Yes, this year I am asking for the return of my nose hair. At first I thought, losing my nose hair sounds great. However, what it really is is annoying. Any slight change of temperature and my nose is running. It's very pretty. While sitting on the couch watching tv, walking or running outside, my nose is running. Depending on what isle of the grocery store I am in depends on how fast my nose is running. I make sure that every pocket that I have is stocked with tissues. I am trying really hard not to be that guy who "sniffs" constantly all day long. {However, in terms of side affects lost hair and some taste changes I am feel pretty lucky}

Weekend goals were accomplished. I was able to stay up past 8 pm and see some friends (even if I was only able to stay for 30 minutes). I was able to go running too! It's still not pretty and my legs were super super tight, but I ran for 18 minutes. Love it.

Chemo Brain
Guess what? This has been proven as a real condition. A sampling of women with breast cancer who had chemo for 6 months or longer had brain scans through out chemotherapy. Actual changes to the brains were found. Many of the symptoms were decreased attention, difficulty remember name, dates or events, and get lost more easily.

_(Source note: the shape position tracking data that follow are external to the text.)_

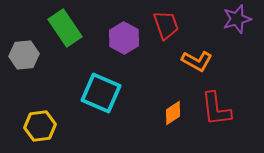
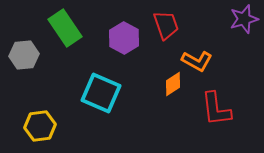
purple star: moved 7 px right
orange diamond: moved 29 px up
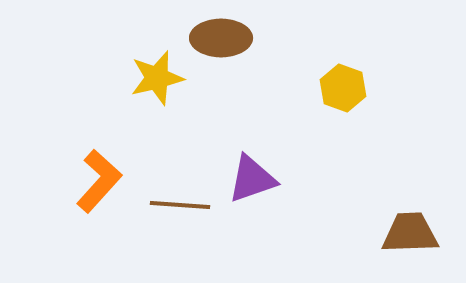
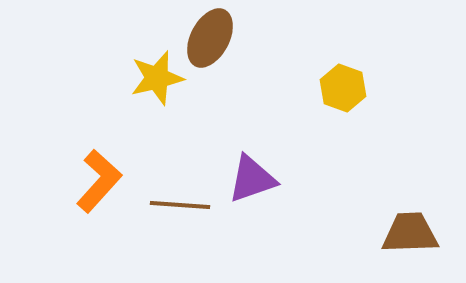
brown ellipse: moved 11 px left; rotated 62 degrees counterclockwise
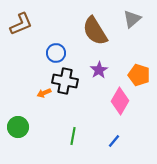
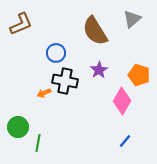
pink diamond: moved 2 px right
green line: moved 35 px left, 7 px down
blue line: moved 11 px right
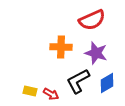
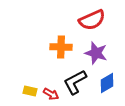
black L-shape: moved 3 px left, 1 px down
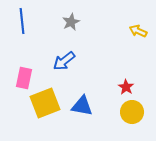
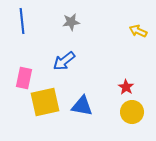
gray star: rotated 18 degrees clockwise
yellow square: moved 1 px up; rotated 8 degrees clockwise
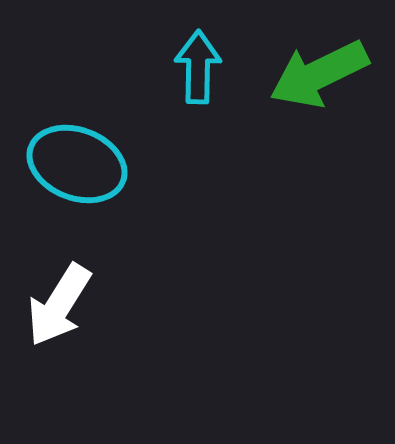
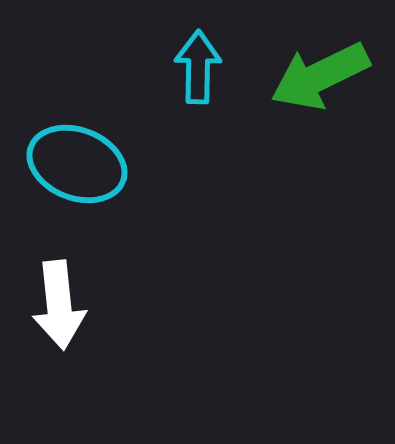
green arrow: moved 1 px right, 2 px down
white arrow: rotated 38 degrees counterclockwise
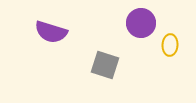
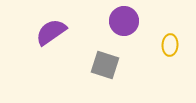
purple circle: moved 17 px left, 2 px up
purple semicircle: rotated 128 degrees clockwise
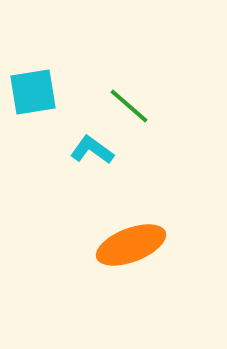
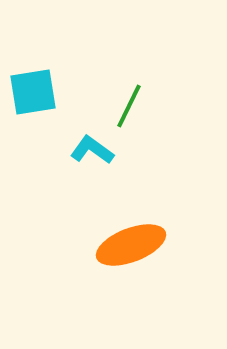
green line: rotated 75 degrees clockwise
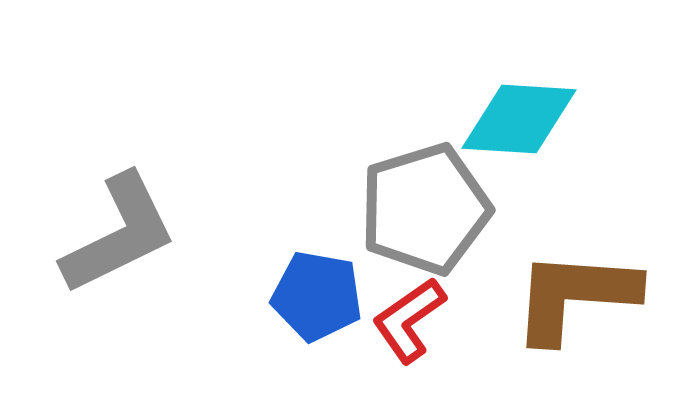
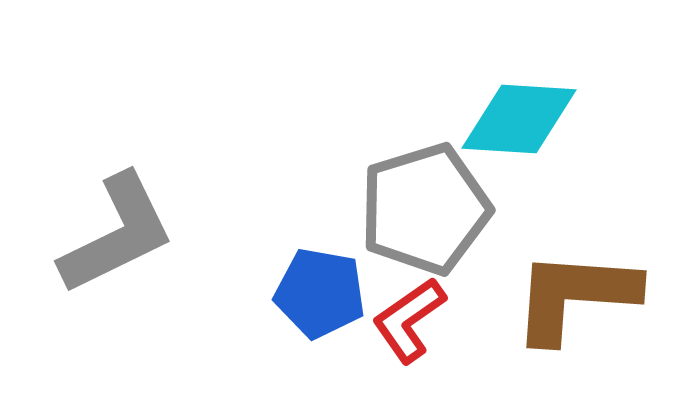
gray L-shape: moved 2 px left
blue pentagon: moved 3 px right, 3 px up
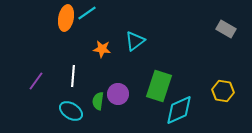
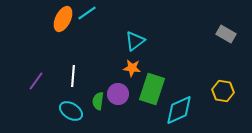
orange ellipse: moved 3 px left, 1 px down; rotated 15 degrees clockwise
gray rectangle: moved 5 px down
orange star: moved 30 px right, 19 px down
green rectangle: moved 7 px left, 3 px down
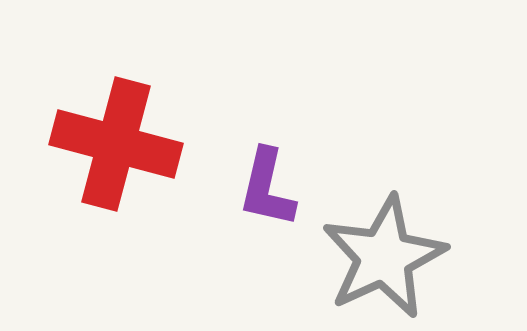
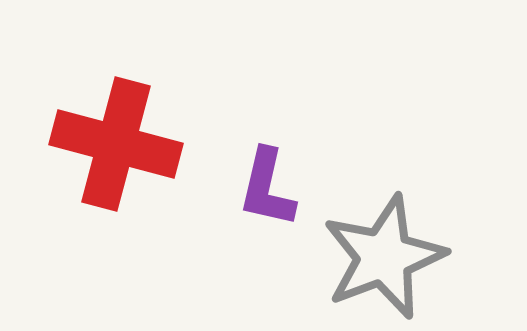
gray star: rotated 4 degrees clockwise
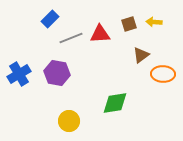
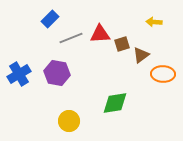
brown square: moved 7 px left, 20 px down
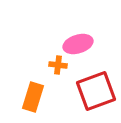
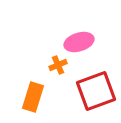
pink ellipse: moved 1 px right, 2 px up
orange cross: rotated 30 degrees counterclockwise
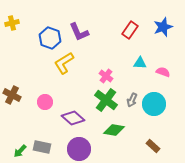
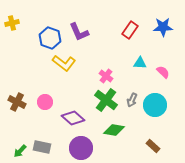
blue star: rotated 18 degrees clockwise
yellow L-shape: rotated 110 degrees counterclockwise
pink semicircle: rotated 24 degrees clockwise
brown cross: moved 5 px right, 7 px down
cyan circle: moved 1 px right, 1 px down
purple circle: moved 2 px right, 1 px up
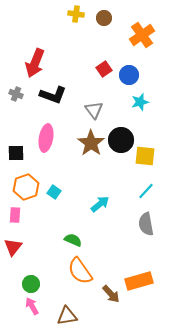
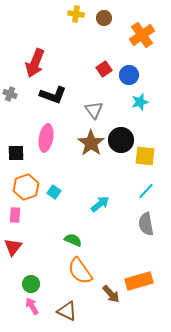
gray cross: moved 6 px left
brown triangle: moved 5 px up; rotated 35 degrees clockwise
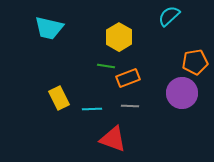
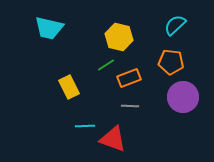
cyan semicircle: moved 6 px right, 9 px down
yellow hexagon: rotated 16 degrees counterclockwise
orange pentagon: moved 24 px left; rotated 15 degrees clockwise
green line: moved 1 px up; rotated 42 degrees counterclockwise
orange rectangle: moved 1 px right
purple circle: moved 1 px right, 4 px down
yellow rectangle: moved 10 px right, 11 px up
cyan line: moved 7 px left, 17 px down
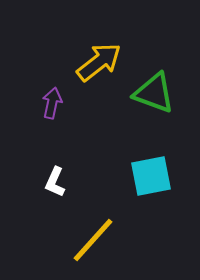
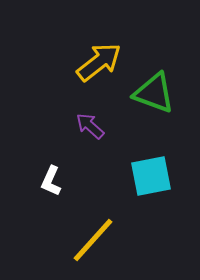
purple arrow: moved 38 px right, 23 px down; rotated 60 degrees counterclockwise
white L-shape: moved 4 px left, 1 px up
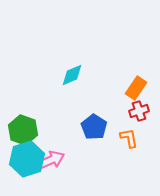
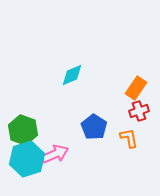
pink arrow: moved 4 px right, 6 px up
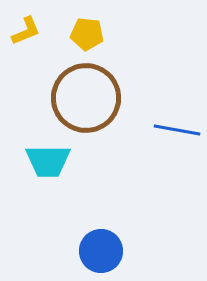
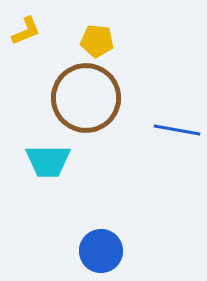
yellow pentagon: moved 10 px right, 7 px down
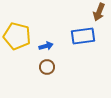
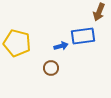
yellow pentagon: moved 7 px down
blue arrow: moved 15 px right
brown circle: moved 4 px right, 1 px down
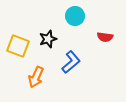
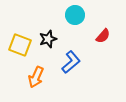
cyan circle: moved 1 px up
red semicircle: moved 2 px left, 1 px up; rotated 56 degrees counterclockwise
yellow square: moved 2 px right, 1 px up
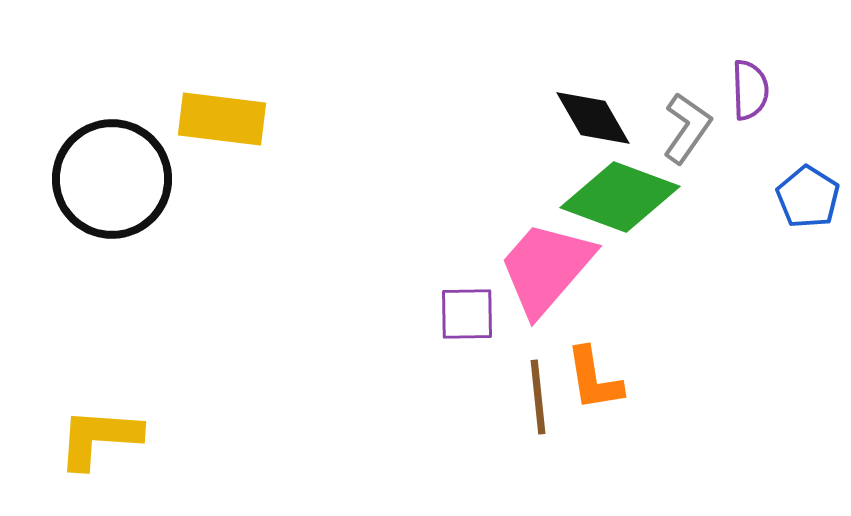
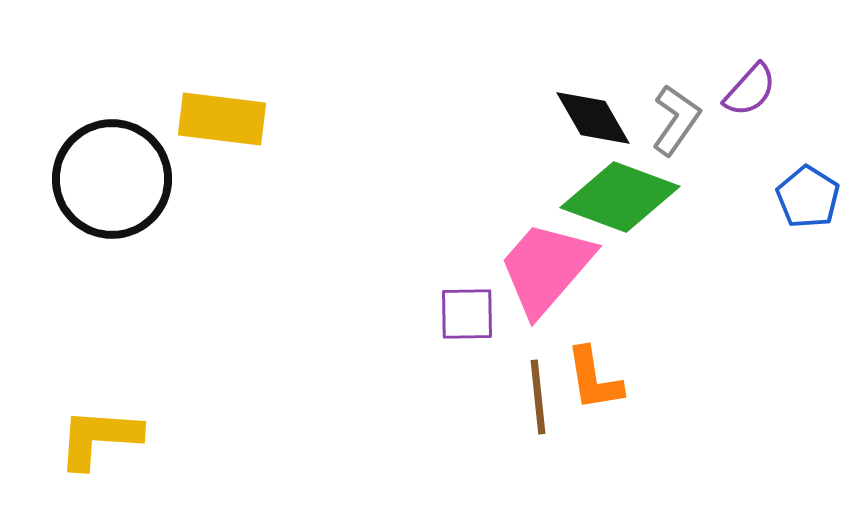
purple semicircle: rotated 44 degrees clockwise
gray L-shape: moved 11 px left, 8 px up
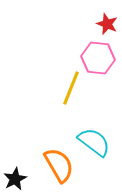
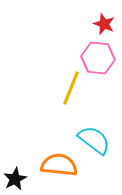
red star: moved 3 px left
cyan semicircle: moved 2 px up
orange semicircle: rotated 54 degrees counterclockwise
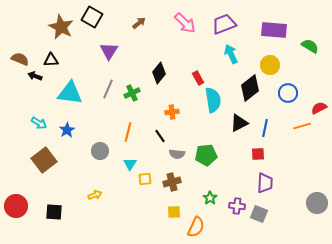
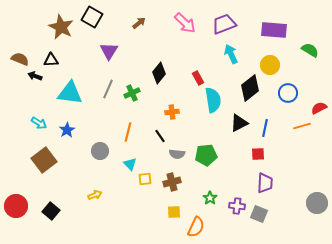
green semicircle at (310, 46): moved 4 px down
cyan triangle at (130, 164): rotated 16 degrees counterclockwise
black square at (54, 212): moved 3 px left, 1 px up; rotated 36 degrees clockwise
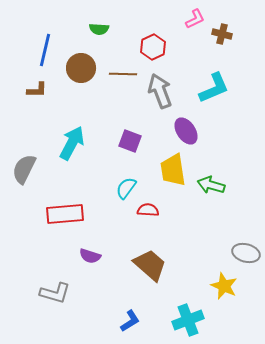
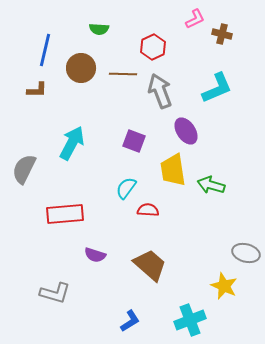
cyan L-shape: moved 3 px right
purple square: moved 4 px right
purple semicircle: moved 5 px right, 1 px up
cyan cross: moved 2 px right
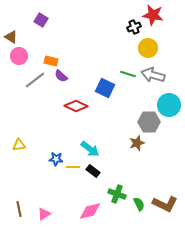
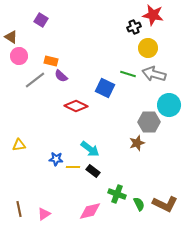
gray arrow: moved 1 px right, 1 px up
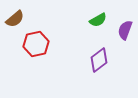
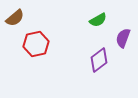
brown semicircle: moved 1 px up
purple semicircle: moved 2 px left, 8 px down
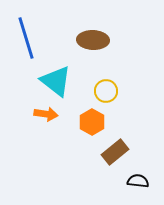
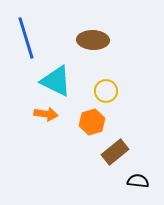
cyan triangle: rotated 12 degrees counterclockwise
orange hexagon: rotated 15 degrees clockwise
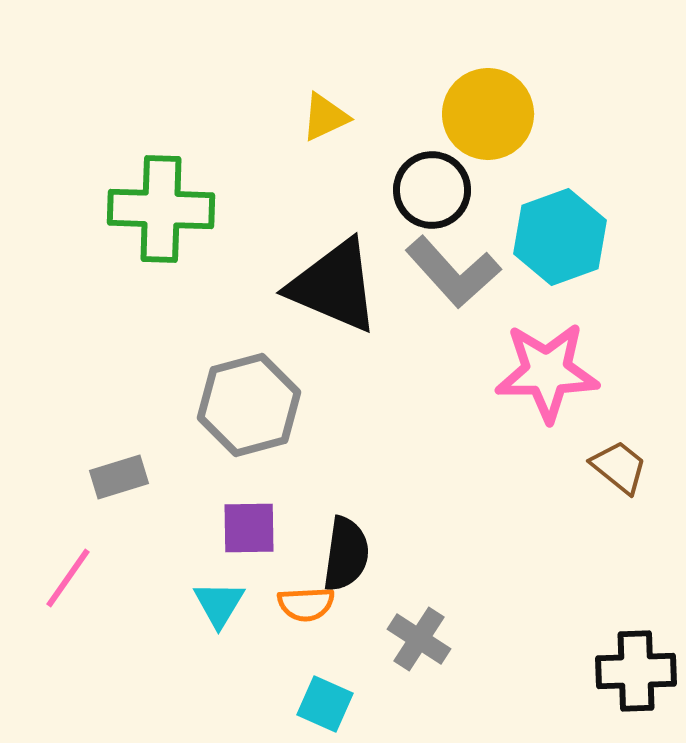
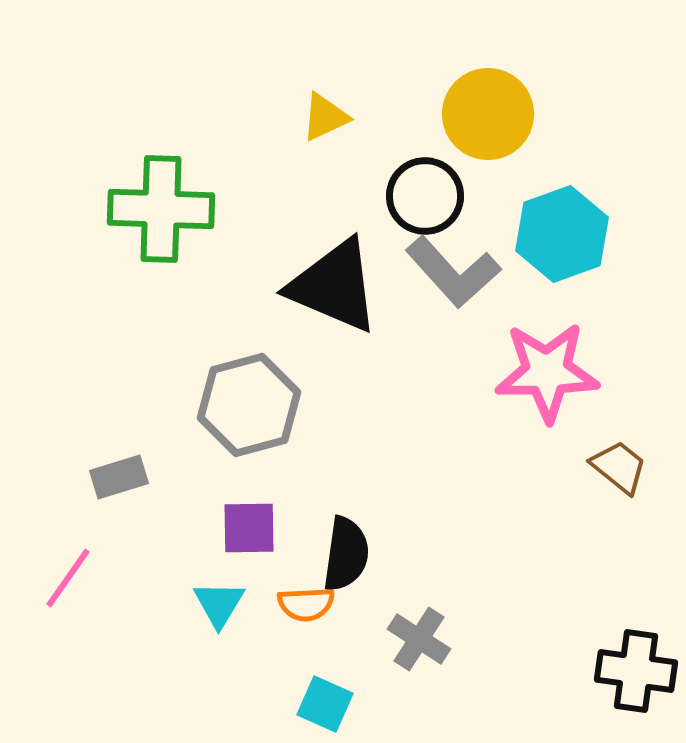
black circle: moved 7 px left, 6 px down
cyan hexagon: moved 2 px right, 3 px up
black cross: rotated 10 degrees clockwise
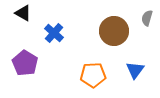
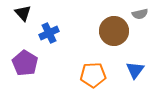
black triangle: rotated 18 degrees clockwise
gray semicircle: moved 7 px left, 4 px up; rotated 119 degrees counterclockwise
blue cross: moved 5 px left; rotated 24 degrees clockwise
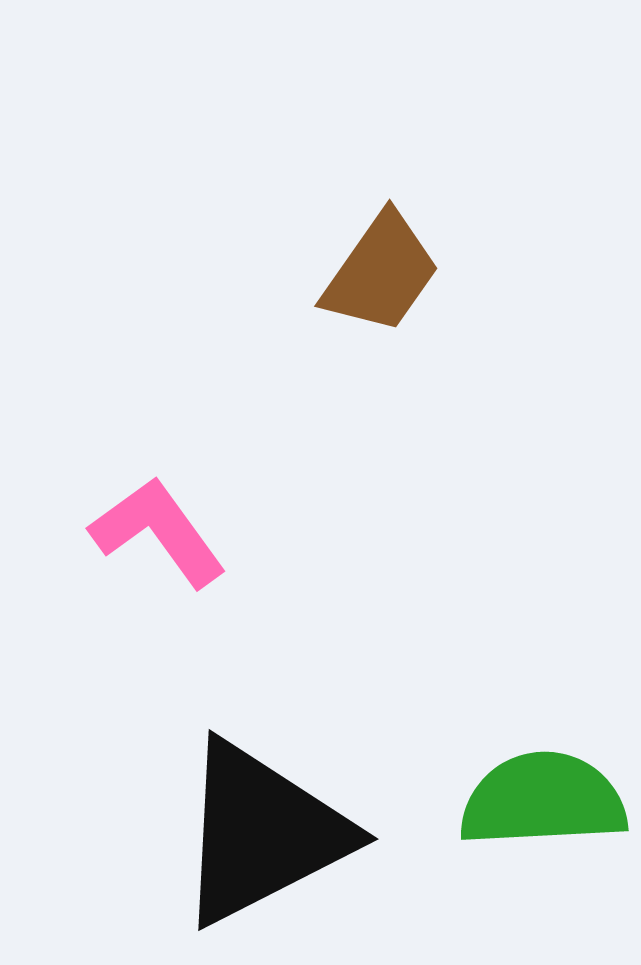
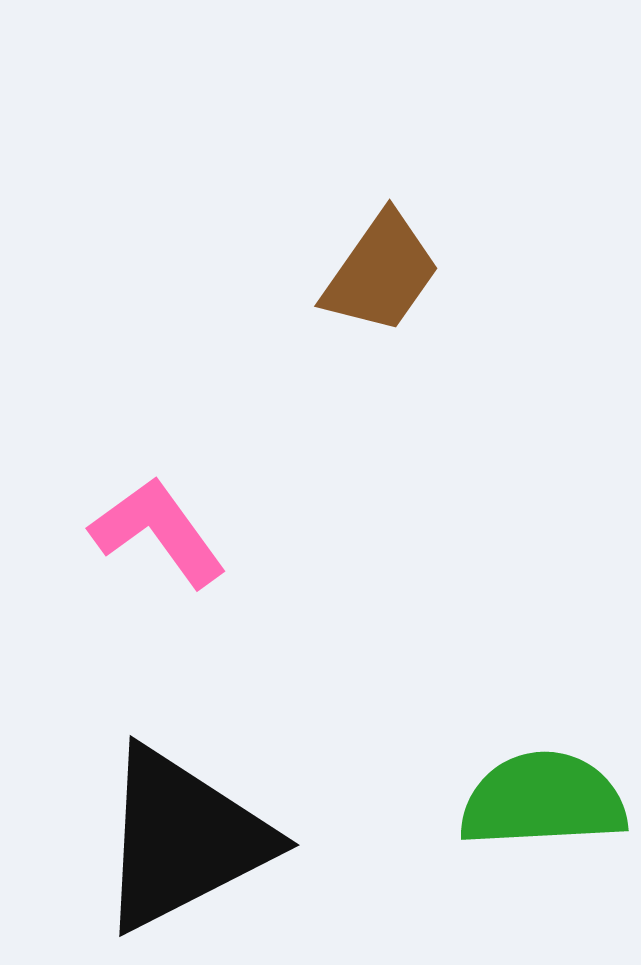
black triangle: moved 79 px left, 6 px down
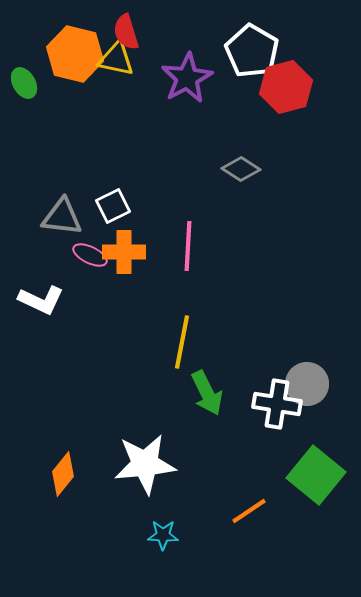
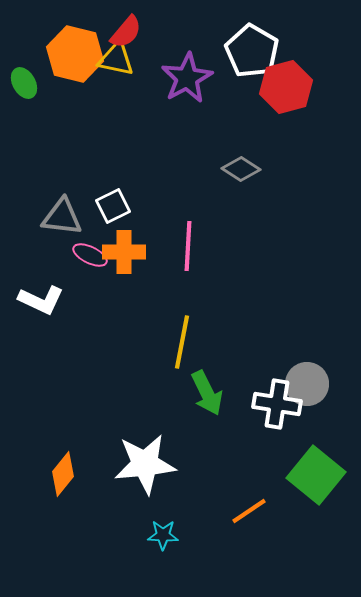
red semicircle: rotated 123 degrees counterclockwise
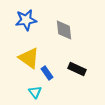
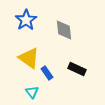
blue star: rotated 25 degrees counterclockwise
cyan triangle: moved 3 px left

It's referred to as "mild cognitive dysfunction". Many people have asked if I have had any of these side effects. I have had some slight difficulty concentrating (I can't seem to get through an article longer than 2 pages right now) and some difficulty finding the right word. However, these could also be from my new sleep pattern.  I would adamantly say that I haven't had really any chemo brain. Well, that is until Friday afternoon. See what happened was I ran down to check in on a patient in the SICU (which is one floor below where my office is) and when I cam back to the main corridor I stopped dead in my tracks. I had no idea how to get back to my office. Then I started to panic a little. And then I just read the GIANT sign in front of me that told me exactly where I was. I made my way back to my office and shared a good laugh with my colleagues about it. So yes, I have had at least 15 seconds of chemo brain.